Primal-dual algorithm for contextual stochastic combinatorial optimization
Louis Bouvier, Thibault Prunet, Vincent Leclère, Axel Parmentier
TL;DR
The paper addresses contextual stochastic combinatorial optimization by learning fast, policy-based decisions using neural networks with combinatorial optimization layers. It introduces a surrogate, Fenchel-Young loss-based learning objective and an alternating primal-dual scheme that decomposes across scenarios, enabling tractable updates via a distribution-space regularization (including sparse perturbations). The authors prove conditions under which the surrogate converges at a rate of ${\mathcal{O}}(1/t)$ and bound the discrepancy between surrogate and empirical risks under strong convexity, demonstrating competitive performance on a contextual two-stage minimum weight spanning tree problem compared to imitation-based baselines. Practically, the approach offers scalable training and online applicability while achieving accuracy close to expensive Lagrangian-based heuristics, with a clear pathway for generalization and theoretical extension in future work.
Abstract
This paper introduces a novel approach to contextual stochastic optimization, integrating operations research and machine learning to address decision-making under uncertainty.
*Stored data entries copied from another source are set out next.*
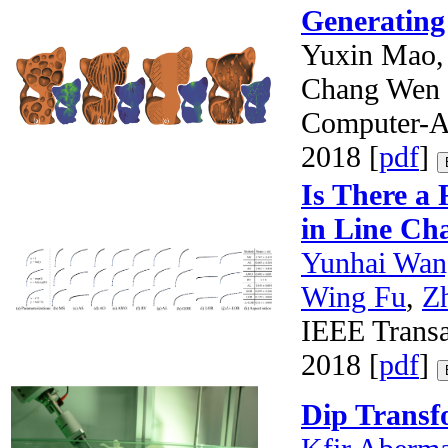
Generating 
Yuxin Mao,
Chang Wen
Computer-Ai
2018 [
pdf
]
Is There a 
in Line Ch
Yunhai Wan
Wing Fu
,
Z
IEEE Transa
2018 [
pdf
]
Dip Transf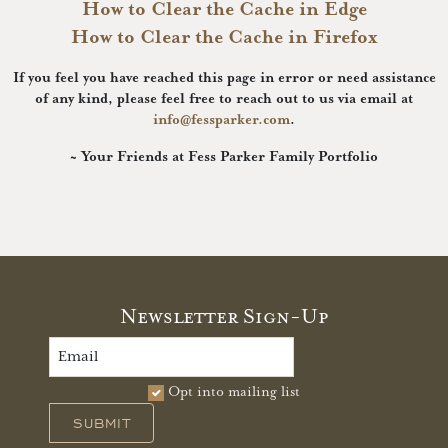
How to Clear the Cache in Edge
How to Clear the Cache in Firefox
If you feel you have reached this page in error or need assistance
of any kind, please feel free to reach out to us via email at
info@fessparker.com
.
~ Your Friends at Fess Parker Family Portfolio
Newsletter Sign-Up
Opt into mailing list
SUBMIT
Traditional methods often fail to leverage contextual information, which underscores the necessity for new algorithms. In this study, we utilize neural networks with combinatorial optimization layers to encode policies. Our goal is to minimize the empirical risk, which is estimated from past data on uncertain parameters and contexts. To that end, we present a surrogate learning problem and a generic primal-dual algorithm that is applicable to various combinatorial settings in stochastic optimization. Our approach extends classic Fenchel-Young loss results and introduces a new regularization method using sparse perturbations on the distribution simplex. This allows for tractable updates in the original space and can accommodate diverse objective functions. We demonstrate the linear convergence of our algorithm under certain conditions and provide a bound on the non-optimality of the resulting policy in terms of the empirical risk. Experiments on a contextual stochastic minimum weight spanning tree problem show that our algorithm is efficient and scalable, achieving performance comparable to imitation learning of solutions computed using an expensive Lagrangian-based heuristic.